„Maar is dat dan niet in strijd met de kerk ?”
„Neen, de kerk is een menselijke instelling ter ere Gods. Die wil ik als zodanig blijven zien en steunen. Gods Woord is voor mij het allerhoogste, daarom zal de kerk mijn streven moeten toejuichen, anders is ze zelf in strijd met Gods Woord en zal de overtuigende kracht missen. Kom, het wordt tijd, we moeten nu gaan slapen.”
De andere stem vraagt: „Zeg, ik zou de volgende keer nog graag iets over jouw ideeën willen horen, hoewel ik zelf fijn christelijk ben. Zou daar niets op tegen zijn ?”
„Ik zal je alles vertellen wat ik weet. Daar is niets op tegen. Gedenk Gods woord: Onderzoek alle dingen en behoud het goede.”
Onderzoek alle dingen en behoud het goede, gaat het nog eenmaal door Louws hoofd. En dan valt hij in slaap.
Midden in de nacht wordt Louw wakker.
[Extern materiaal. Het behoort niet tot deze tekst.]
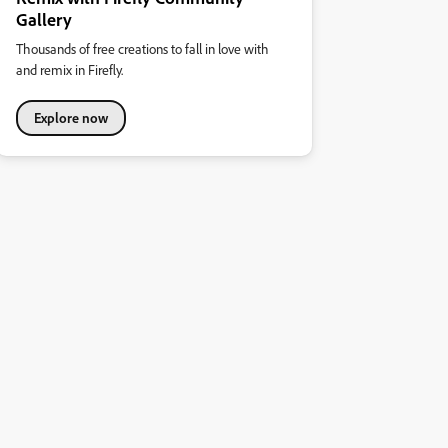
Gallery
Thousands of free creations to fall in love with
and remix in Firefly.
Explore now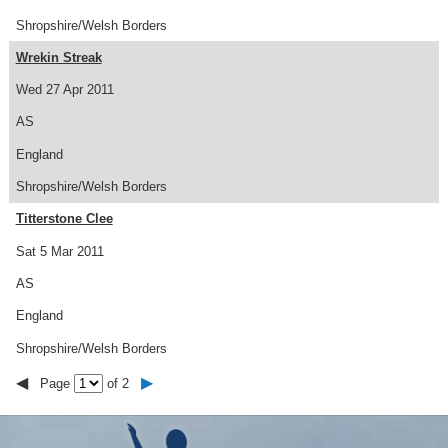
Shropshire/Welsh Borders
Wrekin Streak
Wed 27 Apr 2011
AS
England
Shropshire/Welsh Borders
Titterstone Clee
Sat 5 Mar 2011
AS
England
Shropshire/Welsh Borders
◀
▶
Page
of 2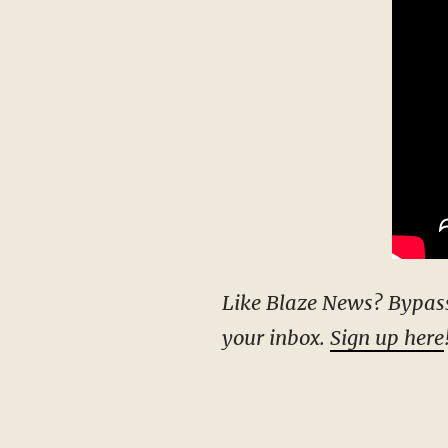
Like Blaze News? Bypass the censors, sign up for our newsletters, and get stories like this direct to
your inbox.
Sign up here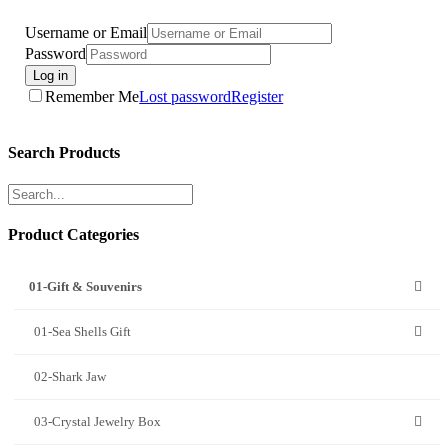
Username or Email
Password
Log in
Remember Me
Lost password
Register
Search Products
Product Categories
01-Gift & Souvenirs
01-Sea Shells Gift
02-Shark Jaw
03-Crystal Jewelry Box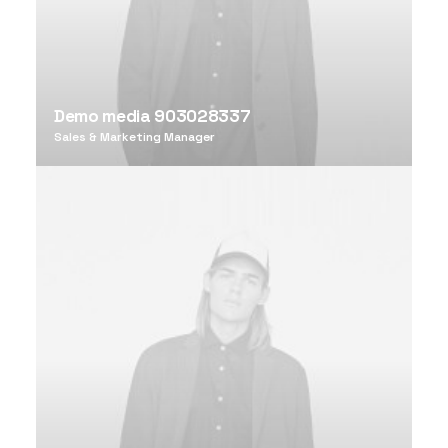
Demo media 903028337
Sales & Marketing Manager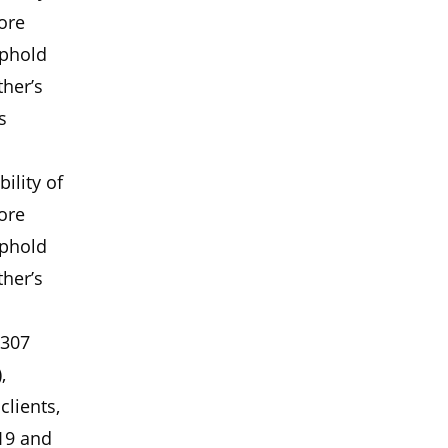
ore
uphold
ther’s
s
ility of
ore
uphold
ther’s
 307
,
clients,
19 and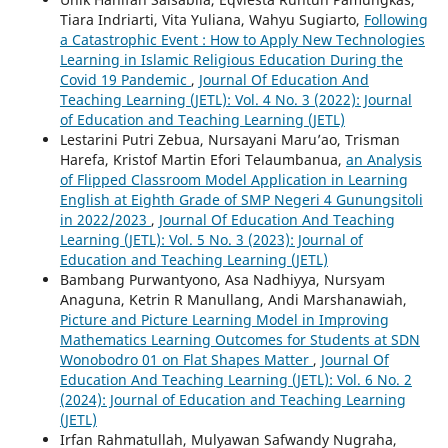
Tiara Indriarti, Vita Yuliana, Wahyu Sugiarto,
Following
a Catastrophic Event : How to Apply New Technologies
Learning in Islamic Religious Education During the
Covid 19 Pandemic
,
Journal Of Education And
Teaching Learning (JETL): Vol. 4 No. 3 (2022): Journal
of Education and Teaching Learning (JETL)
Lestarini Putri Zebua, Nursayani Maru’ao, Trisman
Harefa, Kristof Martin Efori Telaumbanua,
an Analysis
of Flipped Classroom Model Application in Learning
English at Eighth Grade of SMP Negeri 4 Gunungsitoli
in 2022/2023
,
Journal Of Education And Teaching
Learning (JETL): Vol. 5 No. 3 (2023): Journal of
Education and Teaching Learning (JETL)
Bambang Purwantyono, Asa Nadhiyya, Nursyam
Anaguna, Ketrin R Manullang, Andi Marshanawiah,
Picture and Picture Learning Model in Improving
Mathematics Learning Outcomes for Students at SDN
Wonobodro 01 on Flat Shapes Matter
,
Journal Of
Education And Teaching Learning (JETL): Vol. 6 No. 2
(2024): Journal of Education and Teaching Learning
(JETL)
Irfan Rahmatullah, Mulyawan Safwandy Nugraha,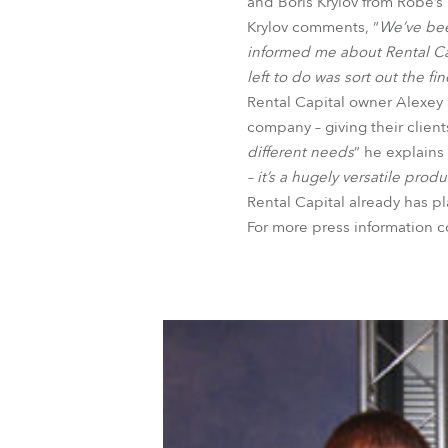
and Boris Krylov from Robe’s 
Krylov comments, “
We’ve been
informed me about Rental Capi
left to do was sort out the f
Rental Capital owner Alexey K
company – giving their client
different needs
” he explains 
– it’s a hugely versatile produ
Rental Capital already has pl
For more press information 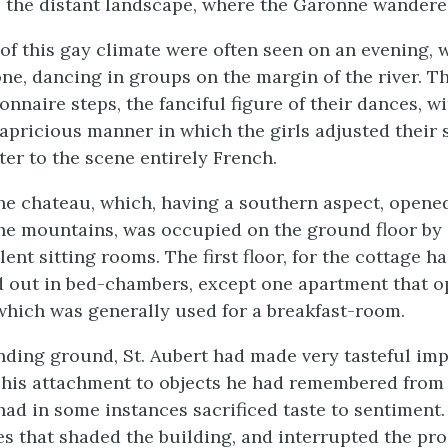
o the distant landscape, where the Garonne wandere
of this gay climate were often seen on an evening, 
ne, dancing in groups on the margin of the river. Th
nnaire steps, the fanciful figure of their dances, wi
capricious manner in which the girls adjusted their 
ter to the scene entirely French.
the chateau, which, having a southern aspect, opene
he mountains, was occupied on the ground floor by a
ent sitting rooms. The first floor, for the cottage 
id out in bed-chambers, except one apartment that o
which was generally used for a breakfast-room.
nding ground, St. Aubert had made very tasteful im
 his attachment to objects he had remembered from 
 had in some instances sacrificed taste to sentiment
es that shaded the building, and interrupted the pros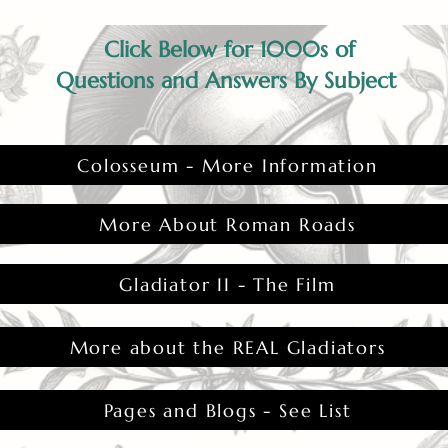
Click Below for 1000s of
Questions and Answers By Subject
Colosseum - More Information
More About Roman Roads
Gladiator II - The Film
More about the REAL Gladiators
Pages and Blogs - See List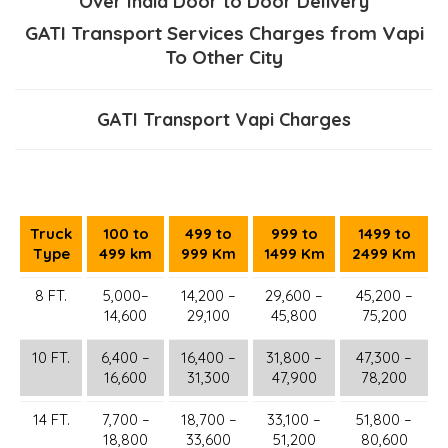
Over India Door to Door Delivery
GATI Transport Services Charges from Vapi
To Other City
GATI Transport Vapi Charges
Truck
100 to
499 to
999 to
1499 to
Type
499 km
999 Km
1499 Km
2499 Km
8 FT.
5,000–
14,200 –
29,600 –
45,200 –
14,600
29,100
45,800
75,200
10 FT.
6,400 –
16,400 –
31,800 –
47,300 –
16,600
31,300
47,900
78,200
14 FT.
7,700 –
18,700 –
33,100 –
51,800 –
18,800
33,600
51,200
80,600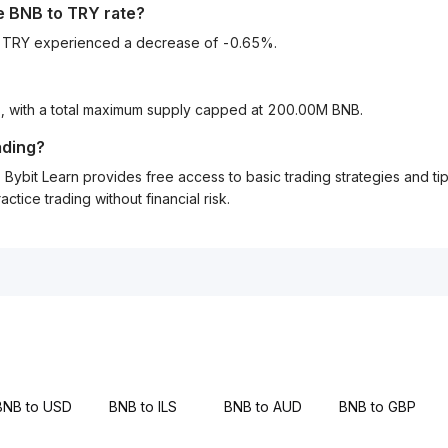
he
BNB
to
TRY
rate?
to TRY experienced a decrease of -0.65%.
B, with a total maximum supply capped at 200.00M BNB.
ading?
Bybit Learn provides free access to basic trading strategies and ti
tice trading without financial risk.
BNB to USD
BNB to ILS
BNB to AUD
BNB to GBP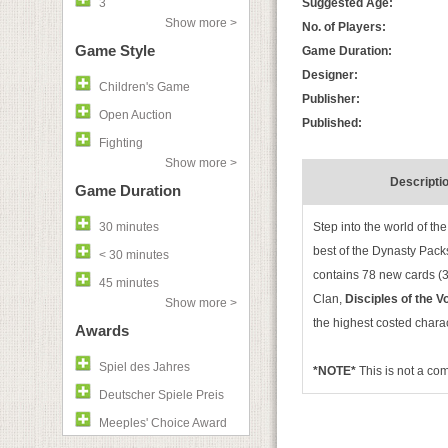
3
Suggested Age:
Show more >
No. of Players:
Game Style
Game Duration:
Designer:
Children's Game
Publisher:
Open Auction
Published:
Fighting
Show more >
Descripti
Game Duration
30 minutes
Step into the world of th
best of the Dynasty Pack
< 30 minutes
contains 78 new cards (3 
45 minutes
Clan,
Disciples of the V
Show more >
the highest costed chara
Awards
Spiel des Jahres
*NOTE*
This is not a c
Deutscher Spiele Preis
Meeples' Choice Award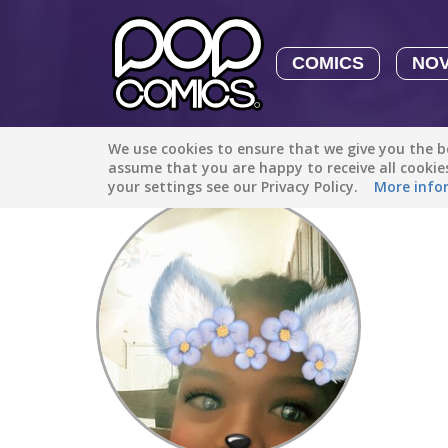
COMICS
NO
We use cookies to ensure that we give you the be
Discover
/
discover new things
assume that you are happy to receive all cooki
your settings see our Privacy Policy.
More info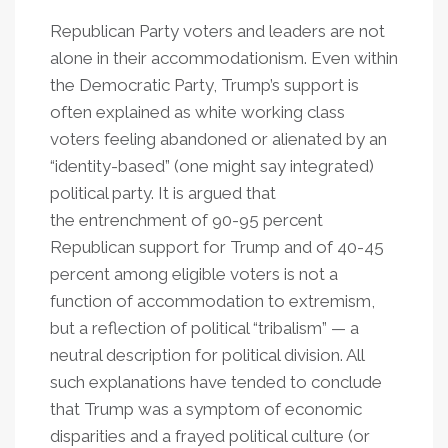
Republican Party voters and leaders are not
alone in their accommodationism. Even within
the Democratic Party, Trump’s support is
often explained as white working class
voters feeling abandoned or alienated by an
“identity-based” (one might say integrated)
political party. It is argued that
the entrenchment of 90-95 percent
Republican support for Trump and of 40-45
percent among eligible voters is not a
function of accommodation to extremism,
but a reflection of political “tribalism” — a
neutral description for political division. All
such explanations have tended to conclude
that Trump was a symptom of economic
disparities and a frayed political culture (or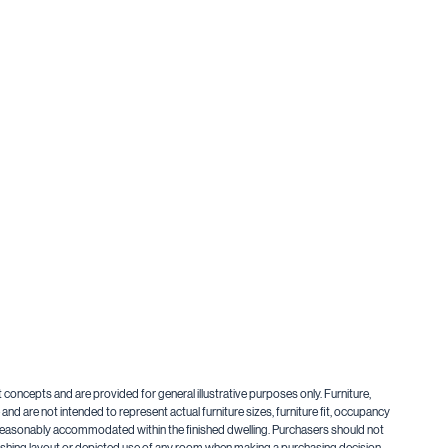
t concepts and are provided for general illustrative purposes only. Furniture,
nd are not intended to represent actual furniture sizes, furniture fit, occupancy
be reasonably accommodated within the finished dwelling. Purchasers should not
urnishing layout or depicted use of any room when making a purchasing decision.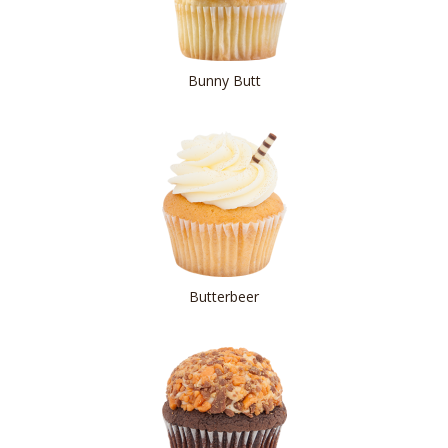
Bunny Butt
Butterbeer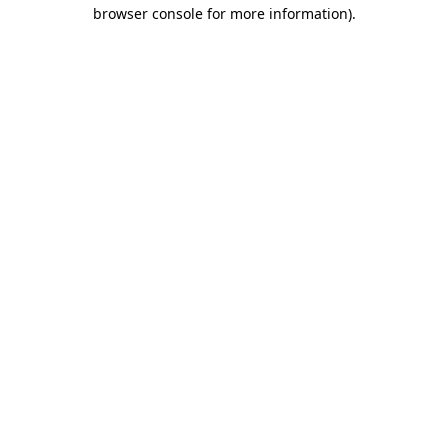
browser console for more information).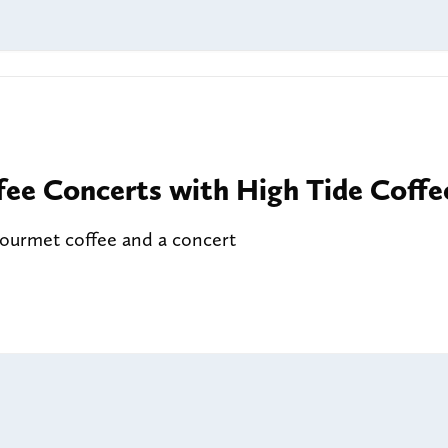
fee Concerts with High Tide Coffe
gourmet coffee and a concert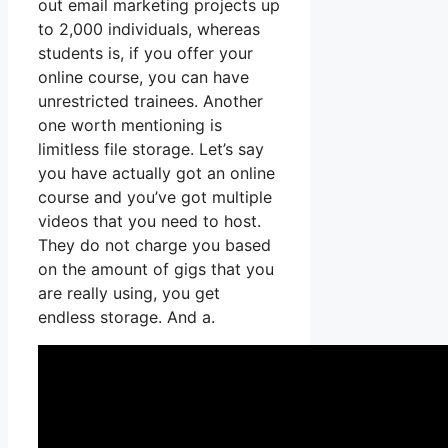
out email marketing projects up
to 2,000 individuals, whereas
students is, if you offer your
online course, you can have
unrestricted trainees. Another
one worth mentioning is
limitless file storage. Let’s say
you have actually got an online
course and you’ve got multiple
videos that you need to host.
They do not charge you based
on the amount of gigs that you
are really using, you get
endless storage. And a.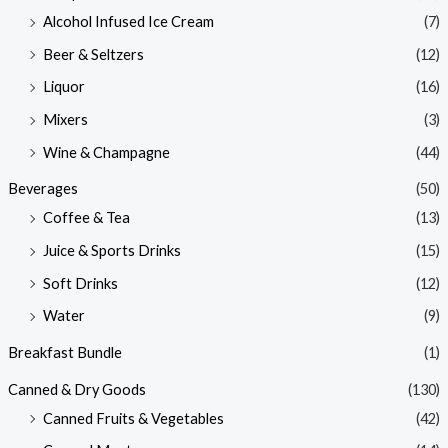
Alcohol Infused Ice Cream
(7)
Beer & Seltzers
(12)
Liquor
(16)
Mixers
(3)
Wine & Champagne
(44)
Beverages
(50)
Coffee & Tea
(13)
Juice & Sports Drinks
(15)
Soft Drinks
(12)
Water
(9)
Breakfast Bundle
(1)
Canned & Dry Goods
(130)
Canned Fruits & Vegetables
(42)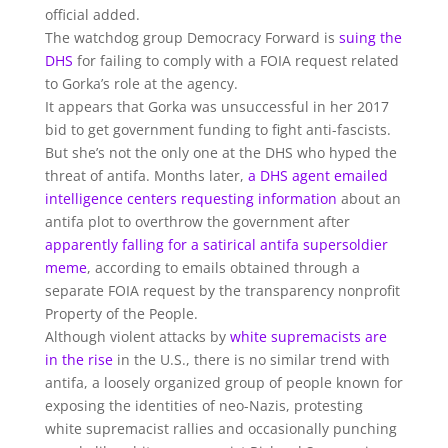
official added.
The watchdog group Democracy Forward is
suing the
DHS
for failing to comply with a FOIA request related
to Gorka’s role at the agency.
It appears that Gorka was unsuccessful in her 2017
bid to get government funding to fight anti-fascists.
But she’s not the only one at the DHS who hyped the
threat of antifa. Months later,
a DHS agent emailed
intelligence centers requesting information
about an
antifa plot to overthrow the government after
apparently falling for a satirical antifa supersoldier
meme
, according to emails obtained through a
separate FOIA request by the transparency nonprofit
Property of the People.
Although violent attacks by
white supremacists are
in the rise
in the U.S., there is no similar trend with
antifa, a loosely organized group of people known for
exposing the identities of neo-Nazis, protesting
white supremacist rallies and occasionally punching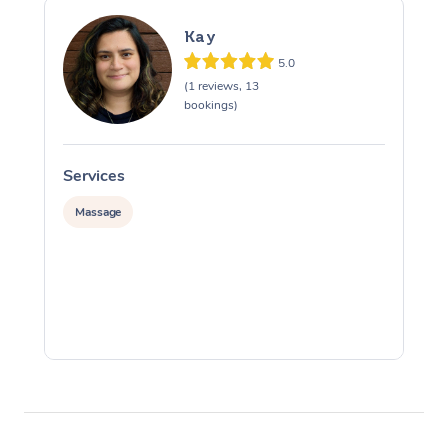
Kay
5.0
(1 reviews, 13
bookings)
Services
S
Massage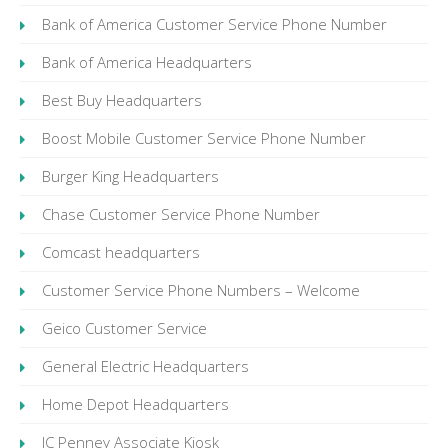
Bank of America Customer Service Phone Number
Bank of America Headquarters
Best Buy Headquarters
Boost Mobile Customer Service Phone Number
Burger King Headquarters
Chase Customer Service Phone Number
Comcast headquarters
Customer Service Phone Numbers – Welcome
Geico Customer Service
General Electric Headquarters
Home Depot Headquarters
JC Penney Associate Kiosk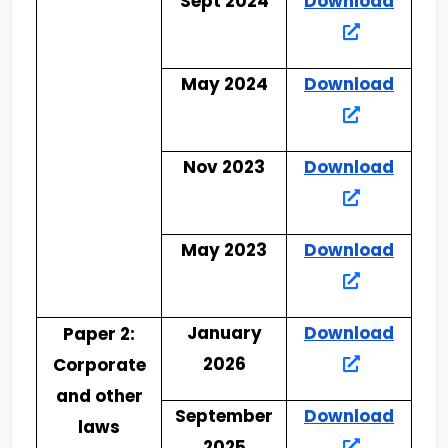
Sept 2024
Download
May 2024
Download
Nov 2023
Download
May 2023
Download
January
Download
Paper 2:
2026
Corporate
and other
September
Download
laws
2025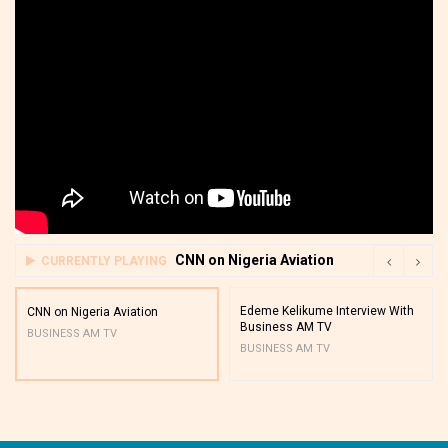
CNN on Nigeria Aviation
CURRENTLY PLAYING
Edeme Kelikume Interview With
CNN on Nigeria Aviation
Business AM TV
BUSINESS AM TV
BUSINESS AM TV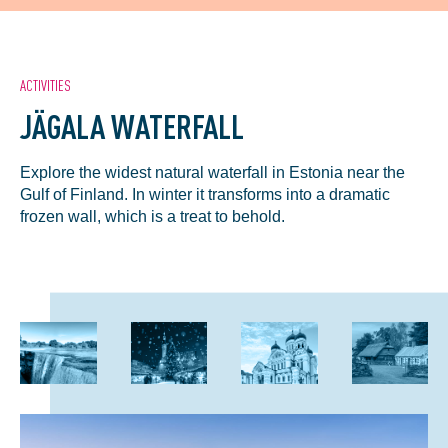
ACTIVITIES
JÄGALA WATERFALL
Explore the widest natural waterfall in Estonia near the
Gulf of Finland. In winter it transforms into a dramatic
frozen wall, which is a treat to behold.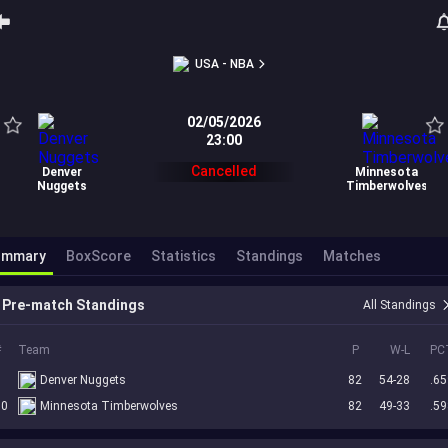
USA - NBA
02/05/2026
23:00
Cancelled
Denver
Minnesota
Nuggets
Timberwolves
ummary
BoxScore
Statistics
Standings
Matches
Pre-match Standings
All Standings
#
Team
P
W-L
PC
5
Denver Nuggets
82
54-28
.65
10
Minnesota Timberwolves
82
49-33
.59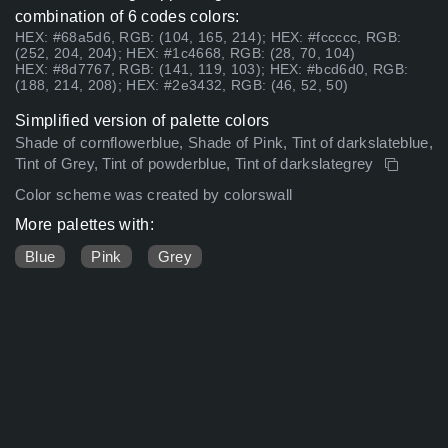
combination of 6 codes colors:
HEX: #68a5d6, RGB: (104, 165, 214); HEX: #fccccc, RGB:
(252, 204, 204); HEX: #1c4668, RGB: (28, 70, 104)
HEX: #8d7767, RGB: (141, 119, 103); HEX: #bcd6d0, RGB:
(188, 214, 208); HEX: #2e3432, RGB: (46, 52, 50)
Simplified version of palette colors
Shade of cornflowerblue, Shade of Pink, Tint of darkslateblue,
Tint of Grey, Tint of powderblue, Tint of darkslategrey
Color scheme was created by colorswall
More palettes with:
Blue
Pink
Grey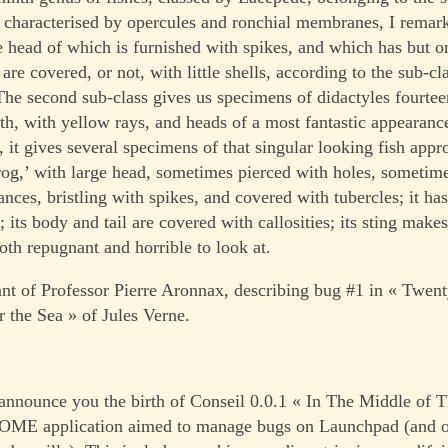
, characterised by opercules and ronchial membranes, I remar
e head of which is furnished with spikes, and which has but on
 are covered, or not, with little shells, according to the sub-c
The second sub-class gives us specimens of didactyles fourteen
gth, with yellow rays, and heads of a most fantastic appearance
s, it gives several specimens of that singular looking fish appr
frog,’ with large head, sometimes pierced with holes, sometim
nces, bristling with spikes, and covered with tubercles; it has
 its body and tail are covered with callosities; its sting make
oth repugnant and horrible to look at.
ant of Professor Pierre Aronnax, describing bug #1 in « Twe
 the Sea » of Jules Verne.
announce you the birth of Conseil 0.0.1 « In The Middle of 
NOME application aimed to manage bugs on Launchpad (and o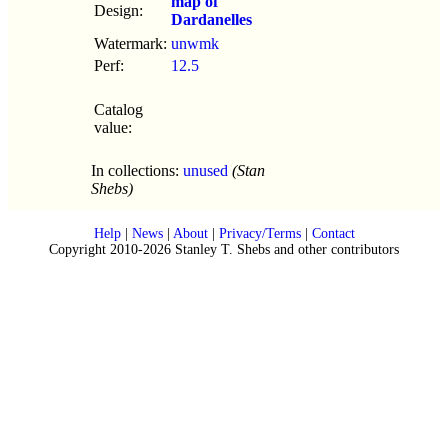
map of
Design:
Dardanelles
Watermark:
unwmk
Perf:
12.5
Catalog
value:
In collections:
unused
(Stan
Shebs)
Help
|
News
|
About
|
Privacy/Terms
|
Contact
Copyright 2010-2026 Stanley T. Shebs and other contributors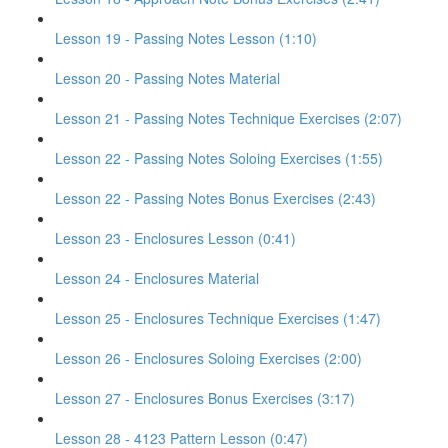
Lesson 19 - Passing Notes Lesson (1:10)
Lesson 20 - Passing Notes Material
Lesson 21 - Passing Notes Technique Exercises (2:07)
Lesson 22 - Passing Notes Soloing Exercises (1:55)
Lesson 22 - Passing Notes Bonus Exercises (2:43)
Lesson 23 - Enclosures Lesson (0:41)
Lesson 24 - Enclosures Material
Lesson 25 - Enclosures Technique Exercises (1:47)
Lesson 26 - Enclosures Soloing Exercises (2:00)
Lesson 27 - Enclosures Bonus Exercises (3:17)
Lesson 28 - 4123 Pattern Lesson (0:47)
Heeft hij het zich verbeeld ? Een lucifer aanstekende ziet hij vlak bij zijn bed een man, die schijnbaar vergeefse moeite heeft gedaan om het lichtknopje te vinden. Nu Louw hem bijlicht heeft hij eindelijk succes. Wilde ogen in een bleek, mager gezicht staren Louw aan en een hese stem stoot hijgend uit:
„Ein Sauhaufen ist es hier, Scheisze.”
Wat? Een magere Duitse gevangene, dat heeft Louw nog niet meegemaakt. Die man moet bepaald erg ziek zijn. Louw richt zich wat verder op en vraagt:
„Zoek je iets ?”
Nu de man naar hem toewaggelt en met zijn gezicht vlak bij Louw in de buurt komt, heeft hij direct spijt van zijn vraag. Een sterke spirituslucht slaat hem tegemoet. De vent is dronken. „Bist du ein Jude ?” hijgt hij.
Ondertussen zijn de anderen ook wakker geworden en kijken geïnteresseerd toe.
„Neen, ik ben geen jood, maar ga nou maar gauw slapen.”
De man houdt zich met moeite aan een bedstang staande. „Was, bist du kein Jude? Kein Jude? Macht auch gar nichts aus. Wir sind alle Menschen.”